Without Jakarta's buy-in, it will be impossible to lower global greenhouse gas emissions enough to avoid global warming surpassing 1.5 degrees Celsius over pre-industrial averages (the goal set by the Paris agreement). But weaning Indonesia off of coal will require billions of dollars that Indonesia doesn’t have. This is why the country has been of high priority for climate finance initiatives in which the world’s wealthiest countries have pledged to help fund the decarbonization of the world’s poorest countries. However, those wealthy countries have not kept their promise. But at last year’s COP26 in Glasgow, wealthy countries promised to redouble their efforts and to follow through with the re-instated promise to deliver $100 billion a year in climate finance.
Indonesian leaders have been warming up to the idea of transitioning away from coal, and have drafted a “Long-Term Strategy for Low Carbon and Climate Resilience 2050,” which includes plans to retrofit 75% of domestic coal plants with carbon capture, utilization and storage (CCUS) technology. Not only will this be necessary for the health of the planet, it will also be a big win for the Indonesian economy.

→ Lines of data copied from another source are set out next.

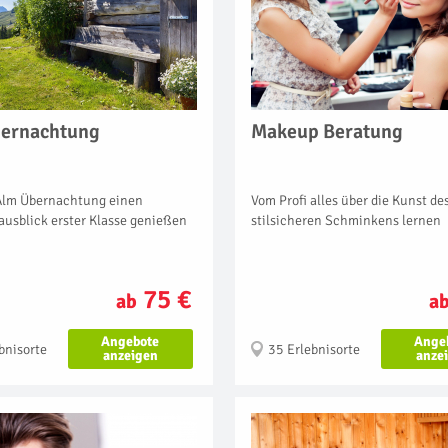
ernachtung
Makeup Beratung
 Alm Übernachtung einen
Vom Profi alles über die Kunst de
usblick erster Klasse genießen
stilsicheren Schminkens lernen
75 €
ab
a
Angebote
Ange
bnisorte
35 Erlebnisorte
anzeigen
anze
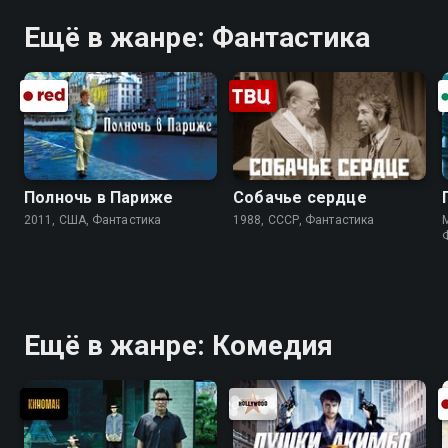
Ещё в жанре: Фантастика
Полночь в Париже
Собачье сердце
2011, США, Фантастика
1988, СССР, Фантастика
M
Ещё в жанре: Комедия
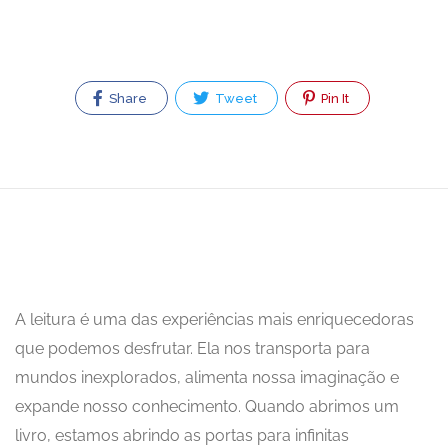
Share
Tweet
Pin It
A leitura é uma das experiências mais enriquecedoras
que podemos desfrutar. Ela nos transporta para
mundos inexplorados, alimenta nossa imaginação e
expande nosso conhecimento. Quando abrimos um
livro, estamos abrindo as portas para infinitas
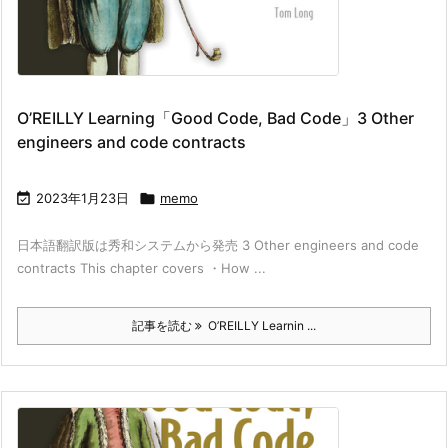
O’REILLY Learning「Good Code, Bad Code」3 Other
engineers and code contracts

2023年1月23日

memo
日本語翻訳版は秀和システムから発売 3 Other engineers and code
contracts This chapter covers ・How ...
記事を読む
O’REILLY Learnin ...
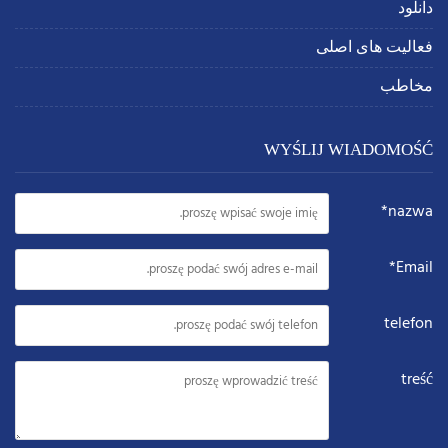
دانلود
فعالیت های اصلی
مخاطب
WYŚLIJ WIADOMOŚĆ
nazwa*
Email*
telefon
treść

A new analysis from TransitionZero shows that retiring Indonesia’s coal plants would present massive economic, social and environmental benefits.
In fact, the TransitionZero analysis suggests that the Indonesian economy could benefit even more by speeding up and intensifying its decarbonization strategy. The analysis finds that the country’s coal fleet could be retired as soon as 2040 by buying out coal power plants before the end of their life cycle and before the end of their contracts, a strategy known as power purchase agreements (PPAs). This would cost about $37 billion, a figure that experts see as a small price to pay for tackling the “last bastion of coal.”
Environmental news outlet Mongabay reports that weaning Indonesia off of coal by 2040 “will prevent approximately 1.7 gigatons of CO2 emissions from being released into the atmosphere, equivalent to almost three years of Indonesia’s annual emissions, which will be in line with the greater effort to limit global warming to 1.5 degrees Celsius.” Furthermore, new jobs generated by a renewable energy transition in Indonesia “would outweigh coal closure job losses by six to one.”
This strategy would also help Indonesia avoid the very real and very expensive externalities of continued coal production going forward. When the impacts of coal plants on air pollution, water stress, local resources, and climate change are taken into account, “the true cost of coal power plants in Indonesia is $67 per megawatt-hour, 27% more than the new cost of clean energy alternatives,” Mongabay reports.
Indeed, this math holds true not just for Indonesia, but for the world as a whole. While decarbonization’s high up-front costs present some very real barriers, the alternative would be much more costly. According to recent calculations by the insurance giant Swiss Re, climate change could cost the global economy a whopping $23 trillion USD in 2050. Furthermore, an April analysis by the United States Office of Management and Budget calculated that in the U.S. alone, climate change could cost $2 trillion each year by the end of the century.